Winde am Grenzadler

Oberhof, Ausrichter der Biathlon-Weltmeisterschaft 2023, muss sich einer Klimadebatte stellen,weil der Naturschnee im Thüringer Wald immer wieder zu den Schieß- und Laufevents ausbleibt

Anlegen auf Kunstschnee: Biathletinnen schießen in Oberhof im Kollektiv Foto: dpa

Aus Oberhof Andreas Morbach

Bodo Ramelow ist zwar immer noch Ministerpräsident von Thüringen, am Wochenende hätte der 63-Jährige aber auch problemlos als Oberhofer Tourismusmanager durchgehen können. Da erzählte der Politiker der Linken ganz offiziell davon, wie er am Samstagmorgen in der obersten Etage des örtlichen Panorama-Hotels beim Aufwachen die Sonne über den Wipfeln des Thüringer Waldes habe aufgehen sehen. „Da geht einem das Herz auf“, strahlte Ramelow, der für ähnliche Schwärmereien einen Tag später allerdings sehr viel Fantasie gebraucht hätte. Denn bei den abschließenden Massenstartrennen der Frauen und Männer fegten stürmische Winde durch die Arena am Grenzadler. Zudem umwaberte der berühmt-berüchtigte Oberhofer Nebel die Skijäger mal wieder.

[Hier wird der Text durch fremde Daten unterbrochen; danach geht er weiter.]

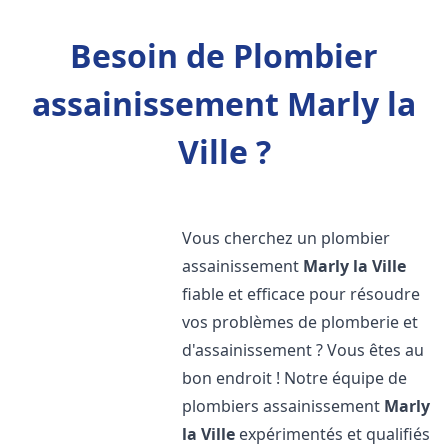
Besoin de Plombier
assainissement Marly la
Ville ?
Vous cherchez un plombier
assainissement
Marly la Ville
fiable et efficace pour résoudre
vos problèmes de plomberie et
d'assainissement ? Vous êtes au
bon endroit ! Notre équipe de
plombiers assainissement
Marly
la Ville
expérimentés et qualifiés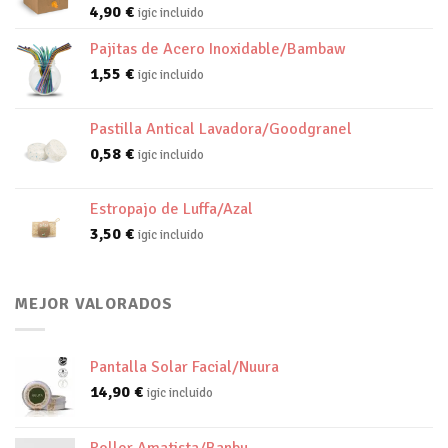
4,90
€
igic incluido
Pajitas de Acero Inoxidable/Bambaw
1,55
€
igic incluido
Pastilla Antical Lavadora/Goodgranel
0,58
€
igic incluido
Estropajo de Luffa/Azal
3,50
€
igic incluido
MEJOR VALORADOS
Pantalla Solar Facial/Nuura
14,90
€
igic incluido
Roller Amatista/Banbu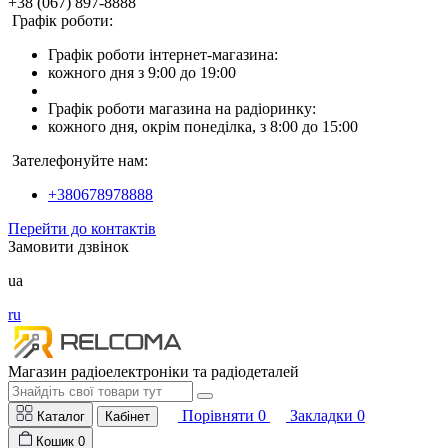
+38 (067) 897-8888
Графік роботи:
Графік роботи інтернет-магазина:
кожного дня з 9:00 до 19:00
Графік роботи магазина на радіоринку:
кожного дня, окрім понеділка, з 8:00 до 15:00
Зателефонуйте нам:
+380678978888
Перейти до контактів
Замовити дзвінок
ua
ru
Магазин радіоелектроніки та радіодеталей
Порівняти
0
Закладки
0
Каталог
Кабінет
Кошик
0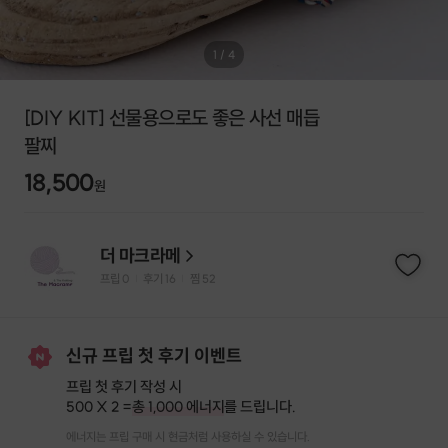
1
/
4
[DIY KIT] 선물용으로도 좋은 사선 매듭
팔찌
18,500
원
더 마크라메
프립
0
후기 16
찜
52
|
|
신규 프립 첫 후기 이벤트
프립 첫 후기 작성 시
500 X 2 =
총 1,000 에너지
를 드립니다.
에너지는 프립 구매 시 현금처럼 사용하실 수 있습니다.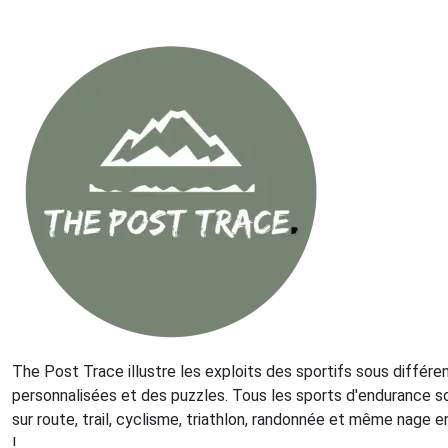
The Post Trace illustre les exploits des sportifs sous différe
personnalisées et des puzzles. Tous les sports d'endurance son
sur route, trail, cyclisme, triathlon, randonnée et même nage e
!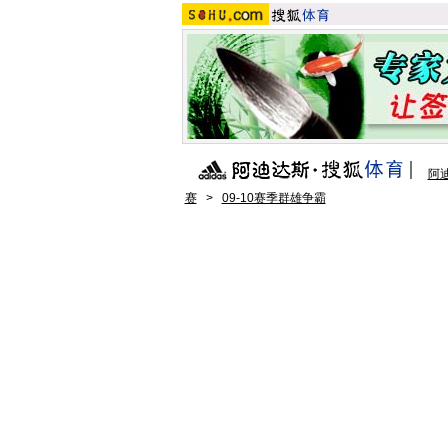
阿
赛
>
09-10赛季群雄争霸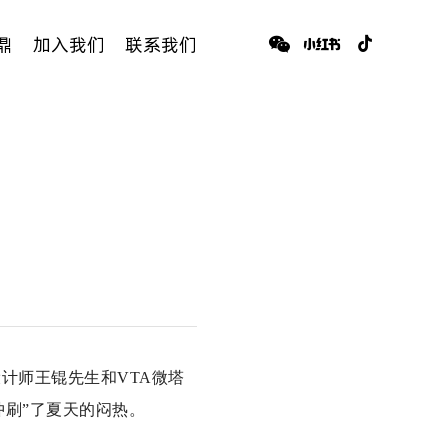
鼎
加入我们
联系我们
设计师王锟先生和VTA微塔
冲刷”了夏天的闷热。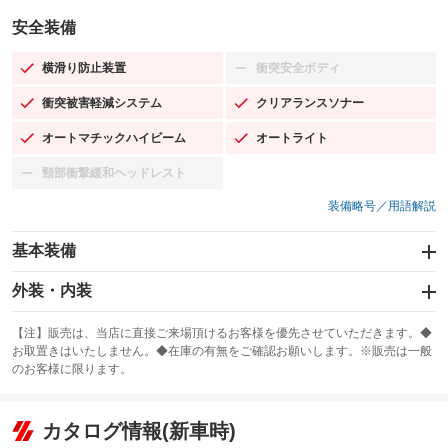
安全装備
横滑り防止装置
衝突安全ボディ
：装備あり
：装備なし
衝突被害軽減システム
クリアランスソナー
：装備あり
：装備あり
オートマチックハイビーム
オートライト
：装備あり
：装備あり
頸部衝撃緩和ヘッドレスト
：装備なし
装備略号／用語解説
基本装備
エアバッグ：運転席/助手席/サイド
外装・内装
：装備あり
スライドドア
カーナビ：メモリーナビ他
：装備なし
：装備あり
【注】販売は、当店に直接ご来場頂けるお客様を優先させていただきます。◆
お取置きはいたしません。◆在庫の有無をご確認お願いします。※販売は一般
サンルーフ
ABS
TV
：装備なし
：装備あり
：装備なし
のお客様に限ります。
エアコン
Wエアコン
オーディオ
：装備あり
：装備なし
：装備なし
リフトアップ
パワーステアリング
カタログ情報(新車時)
ビジュアル
：装備なし
：装備あり
：装備なし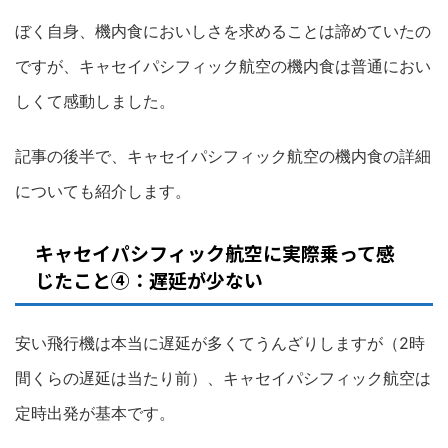
ぼく自身、機内食においしさを求めることは諦めていたの
ですが、キャセイパシフィック航空の機内食は普通におい
しくて感動しました。
記事の後半で、キャセイパシフィック航空の機内食の詳細
についても紹介します。
キャセイパシフィック航空に実際乗って感
じたこと④：遅延が少ない
安い飛行機は本当に遅延が多くてうんざりしますが（2時
間くらの遅延は当たり前）、キャセイパシフィック航空は
定時出発が基本です。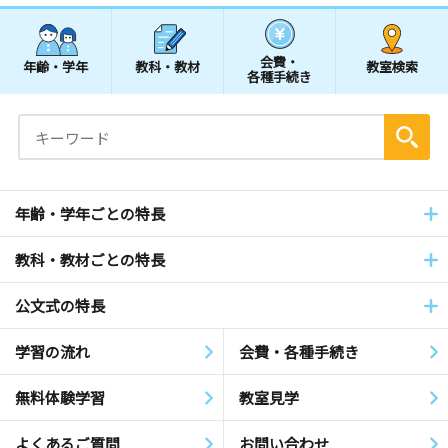
会費・
年齢・学年
教科・教材
教室検索
各種手続き
年齢・学年ごとの特長
教科・教材ごとの特長
公文式の特長
学習の流れ
会費・各種手続き
無料体験学習
教室見学
よくあるご質問
お問い合わせ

Bei den ersten Wettkämpfen am Donnerstag und Freitag hatten warme Temperaturen und der viele Regen, der die mühsam präparierte Kunstschneedecke zu großen Teilen wegspülte, den Weltcup-Machern noch eine neue Klimadebatte beschert. Weil von Naturweiß auf Thüringens Höhen nichts zu sehen ist und auch die 37 Schneekanonen vor Ort nicht ausreichten, musste künstlicher Untergrund vom Biathlon-Spektakel auf Schalke herangekarrt werden. Über 400 Kilometer, auf über 30 Lkws. In Zeiten des Klimawandels und Fridays for Future ist das nicht mehr zu verantworten, kritisierten Umweltschützer. Doch weil das Thema warme Winter ein alter Hut ist, fordert Biathlon-Bundestrainer Mark Kirchner, zunächst müsse eine grundsätzliche Entscheidung getroffen werden: Will man weiterhin Wintersport auf Spitzenniveau betreiben oder nicht. Egal, ob auf regionaler, nationaler oder internationaler Ebene.

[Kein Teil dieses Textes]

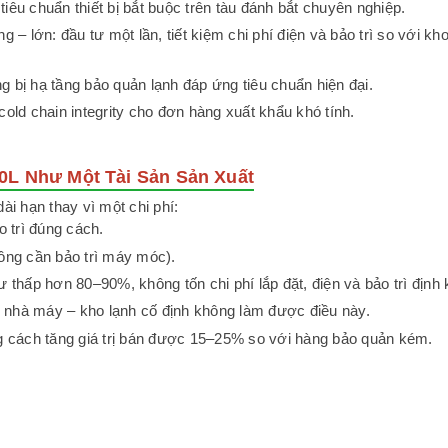
iêu chuẩn thiết bị bắt buộc trên tàu đánh bắt chuyên nghiệp.
– lớn: đầu tư một lần, tiết kiệm chi phí điện và bảo trì so với kho
g bị hạ tầng bảo quản lạnh đáp ứng tiêu chuẩn hiện đại.
ld chain integrity cho đơn hàng xuất khẩu khó tính.
00L Như Một Tài Sản Sản Xuất
ài hạn thay vì một chi phí:
 trì đúng cách.
hông cần bảo trì máy móc).
ư thấp hơn 80–90%, không tốn chi phí lắp đặt, điện và bảo trì định 
g nhà máy – kho lạnh cố định không làm được điều này.
 cách tăng giá trị bán được 15–25% so với hàng bảo quản kém.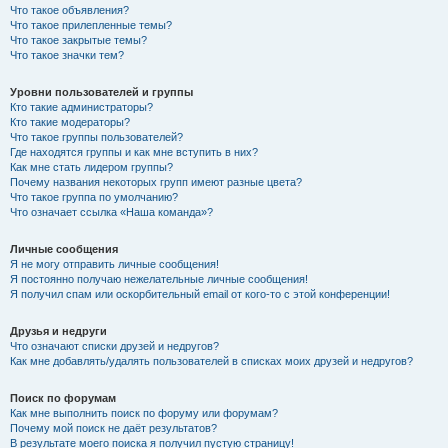
Что такое объявления?
Что такое прилепленные темы?
Что такое закрытые темы?
Что такое значки тем?
Уровни пользователей и группы
Кто такие администраторы?
Кто такие модераторы?
Что такое группы пользователей?
Где находятся группы и как мне вступить в них?
Как мне стать лидером группы?
Почему названия некоторых групп имеют разные цвета?
Что такое группа по умолчанию?
Что означает ссылка «Наша команда»?
Личные сообщения
Я не могу отправить личные сообщения!
Я постоянно получаю нежелательные личные сообщения!
Я получил спам или оскорбительный email от кого-то с этой конференции!
Друзья и недруги
Что означают списки друзей и недругов?
Как мне добавлять/удалять пользователей в списках моих друзей и недругов?
Поиск по форумам
Как мне выполнить поиск по форуму или форумам?
Почему мой поиск не даёт результатов?
В результате моего поиска я получил пустую страницу!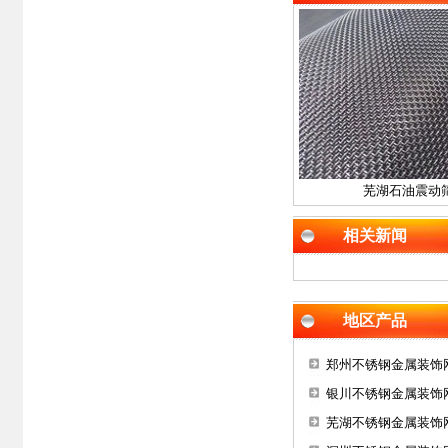
芜湖石油震动
相关新闻
地区产品
郑州不锈钢金属装饰
银川不锈钢金属装饰
芜湖不锈钢金属装饰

In Thüringens Biathlon-Mekka ist die Lage klar: In drei Jahren kommt die Skijäger-Elite dort zur WM zusammen – ein Prestige-Event, für das aktuell ordentlich geklotzt wird. „Wir wollen Oberhof in der Dimension um mehrere Stufen nach oben bringen, damit es unter den Weltentscheidungsdestinationen wieder ganz vorne mit dabei ist“, betont Bodo Ramelow. Rund um die Biathlon-WM – 2023 finden in Oberhof auch die Titelkämpfe der Rodler statt – rechnet der gebürtige Niedersachse mit Geldmitteln von 80 Millionen Euro aus Bundes-, Landes- und europäischen Etats. Gleichzeitig bekräftigten Politiker und Organisatoren am Wochenende ihre Bemühungen um Nachhaltigkeit bei der WM-Planung. „Unsere Zielstellung ist es, die CO2-Neutralität zu wahren. Wir wollen eine Wärme-Kälte-Kopplung ermöglichen, auch mit anderen Nutzern in Oberhof“, erklärte Ramelow.

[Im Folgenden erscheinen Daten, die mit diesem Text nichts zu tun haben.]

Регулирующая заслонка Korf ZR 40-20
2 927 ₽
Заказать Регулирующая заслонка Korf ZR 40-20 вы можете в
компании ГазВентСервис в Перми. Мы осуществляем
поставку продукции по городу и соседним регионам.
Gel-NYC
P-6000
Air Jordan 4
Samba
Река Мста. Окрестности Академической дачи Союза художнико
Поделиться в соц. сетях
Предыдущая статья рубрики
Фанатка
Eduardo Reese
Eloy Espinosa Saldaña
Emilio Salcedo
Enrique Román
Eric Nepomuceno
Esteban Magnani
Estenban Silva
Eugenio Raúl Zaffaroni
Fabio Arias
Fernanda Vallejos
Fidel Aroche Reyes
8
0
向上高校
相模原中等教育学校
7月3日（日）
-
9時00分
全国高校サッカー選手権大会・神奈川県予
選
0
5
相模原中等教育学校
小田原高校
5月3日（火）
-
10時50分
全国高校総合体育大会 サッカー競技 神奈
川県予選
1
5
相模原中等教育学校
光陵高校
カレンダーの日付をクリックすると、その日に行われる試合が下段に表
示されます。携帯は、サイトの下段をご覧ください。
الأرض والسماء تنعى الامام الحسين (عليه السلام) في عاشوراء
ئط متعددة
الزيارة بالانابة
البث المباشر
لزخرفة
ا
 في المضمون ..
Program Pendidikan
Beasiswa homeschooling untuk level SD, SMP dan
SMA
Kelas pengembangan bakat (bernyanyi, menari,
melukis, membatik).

Das Verkehrskonzept beim Weltcup zeigte bereits deutliche Fortschritte: Wo früher speziell vor den Rennen am Wochenende Massen von Autos und Bussen die Straßen hinauf in das Städtchen mit seinen 1.600 Einwohnern verstopften, gibt es nun kaum noch Staus, weil das zunehmend ausgeklügelte System mit Shuttlebussen dafür sorgt, dass die Zuschauer bereits 15 bis 20 Kilometer vor Oberhof an verschiedenen Standorten aufgenommen werden.

Ramelows Vision: Oberhof zu einer „Weltentscheidungs- destination“ machen

Auf der anderen Seite läuft bei den Protagonisten stets auch das schlechte Gewissen mit. Zu Saisonbeginn bezeichnete Olympiasieger Arnd Peiffer die gesamte Branche der Vielflieger und Vielautofahrer tendenziell als Umweltsünder. Doch weil genug auch im Biathlon nicht genug ist, soll dem traditionellen Weltcupauftakt im schwedischen Östersund im nächsten Winter noch eine Station vorangestellt werden. In Kontiolahti, Finnland.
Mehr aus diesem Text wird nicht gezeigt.